3. The screening method described in 3. 5. A method for screening a compound or its salt that suppresses the activity of a protein, which comprises using a protein containing the same or substantially the same amino acid sequence as the amino acid sequence represented by SEQ ID NO: 2. .. 6. The screening method according to claim 5, wherein the activity is transcription activity. 7. A preventive / therapeutic agent for cancer, a cancer metastasis inhibitor, or a cancer metastasis preventive agent, which comprises the compound obtained by the screening method according to claim 1 or a salt thereof. 8. A diagnostic agent for cancer or metastasis thereof, which comprises a DNA containing a base sequence identical or substantially identical to the base sequence represented by SEQ ID NO: 1. 9. A method for diagnosing cancer or metastasis thereof, which uses a DNA containing the same or substantially the same base sequence as the base sequence represented by SEQ ID NO: 1. 10. A medicament containing an antisense polynucleotide containing a base sequence complementary to the same or substantially the same base sequence as the base sequence represented by SEQ ID NO: 1, or a part thereof. 11. The medicine according to claim 10, which is a preventive / therapeutic agent for cancer, a cancer metastasis inhibitor or a cancer metastasis preventive agent. 12. A DNA containing the same or substantially the same base sequence as the base sequence represented by SEQ ID NO: 3, SEQ ID NO: 4 or SEQ ID NO: 5. 13. The DNA according to claim 12, which comprises the nucleotide sequence represented by SEQ ID NO: 3, SEQ ID NO: 4 or SEQ ID NO: 5. 14. A recombinant vector containing the DNA according to claim 12. 15. A transformant transformed with the recombinant vector according to claim 14. 16. The transformant according to claim 15 is cultured to produce a protein containing the same or substantially the same amino acid sequence as the amino acid sequence represented by SEQ ID NO: 2. A method for producing a protein or a salt thereof. 17. A DNA containing the same or substantially the same base sequence as the base sequence represented by SEQ ID NO: 1.

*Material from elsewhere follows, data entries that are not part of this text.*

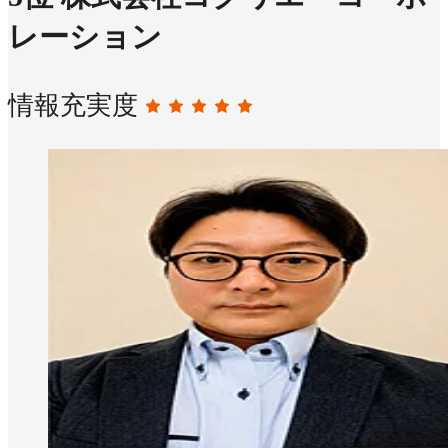
レーション
情報充実度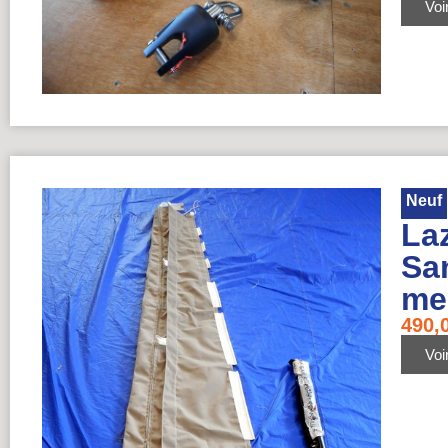
Voir
Neuf
La
Sa
me
490,
Voir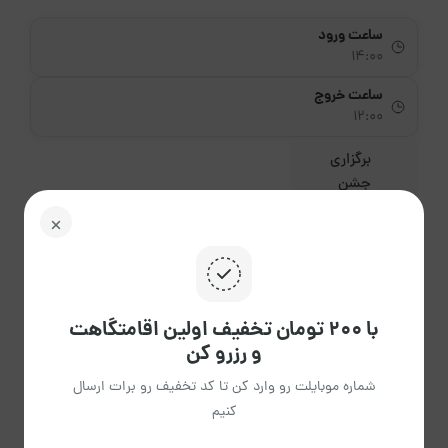
ساعت ورود
14:00
ساعت خروج
12:00
برگزاری
جشن
کوچک با
هماهنگی
میزبان
امکانپذیر
باشد.
با ۲۰۰ تومان تخفیف اولین اقامتگاهت
و رزرو کن
شماره موبایلت رو وارد کن تا کد تخفیف رو برات ارسال
کنیم
مرداد 1405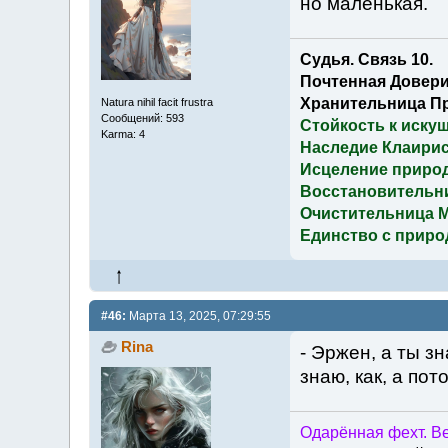
но маленькая.
Судья. Связь 10.
Почтенная Довери
Хранительница П
Natura nihil facit frustra
Сообщений: 593
Стойкость к иску
Karma: 4
Наследие Клаирис
Исцеление приро
Восстановительн
Очистительница 
Единство с приро
#46:
Марта 13, 2025, 07:29:55
Rina
- Эржен, а ты з
знаю, как, а пот
Одарённая фехт. Ве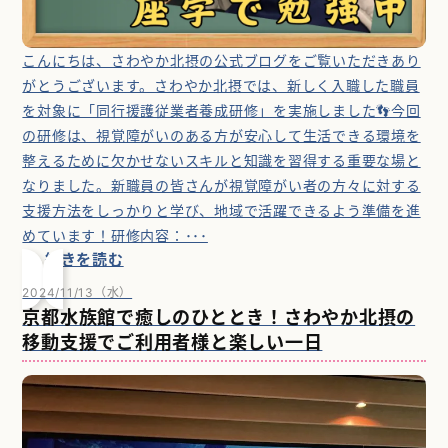
こんにちは、さわやか北摂の公式ブログをご覧いただきあり
がとうございます。さわやか北摂では、新しく入職した職員
を対象に「同行援護従業者養成研修」を実施しました👣今回
の研修は、視覚障がいのある方が安心して生活できる環境を
整えるために欠かせないスキルと知識を習得する重要な場と
なりました。新職員の皆さんが視覚障がい者の方々に対する
支援方法をしっかりと学び、地域で活躍できるよう準備を進
めています！研修内容：･･･
続きを読む
2024/11/13（水）
京都水族館で癒しのひととき！さわやか北摂の
移動支援でご利用者様と楽しい一日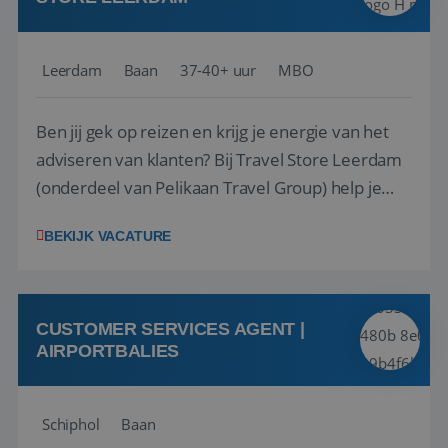
Leerdam
Baan
37-40+ uur
MBO
Ben jij gek op reizen en krijg je energie van het
adviseren van klanten? Bij Travel Store Leerdam
(onderdeel van Pelikaan Travel Group) help je
klanten met zorg en aandacht hun ideale reis te
BEKIJK VACATURE
vinden. Samen maken we van elke reis een
onvergetelijke ervaring. Of je nu al jaren ervaring
hebt in de reisbranche of j...
CUSTOMER SERVICES AGENT |
AIRPORTBALIES
Schiphol
Baan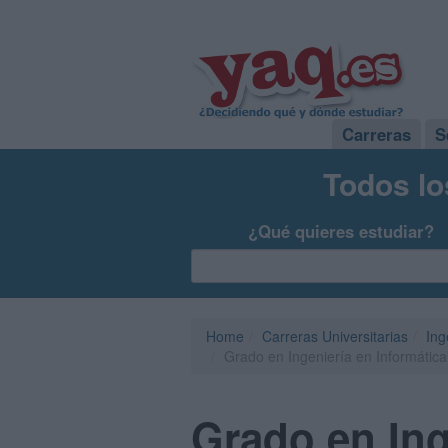
Carreras
S
Todos lo
¿Qué quieres estudiar?
Home
Carreras Universitarias
Ing
Grado en Ingeniería en Informátic
Grado en Ing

Is the DNA according to claim 12, and the screening method according to claim 1. 18. A method for preventing / treating cancer, cancer metastasis, which comprises administering an effective amount of the compound or its salt obtained by the screening method according to claim 1 to a mammal. Suppression method or cancer metastasis prevention method. 19. Use of a compound or a salt thereof obtained by the screening method according to any one of claims 1 to 6 for producing a preventive / therapeutic agent for cancer, a cancer metastasis inhibitor or a cancer metastasis preventive agent.